## Work to be completed
Apart from any images, the entries are to be output exactly.

BEGIN Material provided

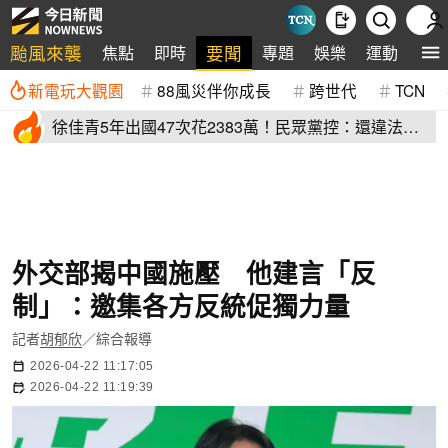
颱風來襲
要聞
焦點
即時
專題
娛樂
運動
全
新電玩大觀園
88風災伴你成長
跨世代
TCN
徐佳青5年出國47次花2383萬！民眾黨控：還違法帶
兒登東沙島
外交部揭中國施壓 他建言「反
制」：邀集各方反統促獨力量
記者
胡郁欣
／綜合報導
2026-04-22 11:17:05
2026-04-22 11:19:39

END Material provided

## Written reply
颱風來襲
要聞
焦點
即時
專題
娛樂
運動
全
新電玩大觀園
88風災伴你成長
跨世代
TCN
徐佳青5年出國47次花2383萬！民眾黨控：還違法帶
兒登東沙島
外交部揭中國施壓 他建言「反
制」：邀集各方反統促獨力量
記者
胡郁欣
／綜合報導
2026-04-22 11:17:05
2026-04-22 11:19:39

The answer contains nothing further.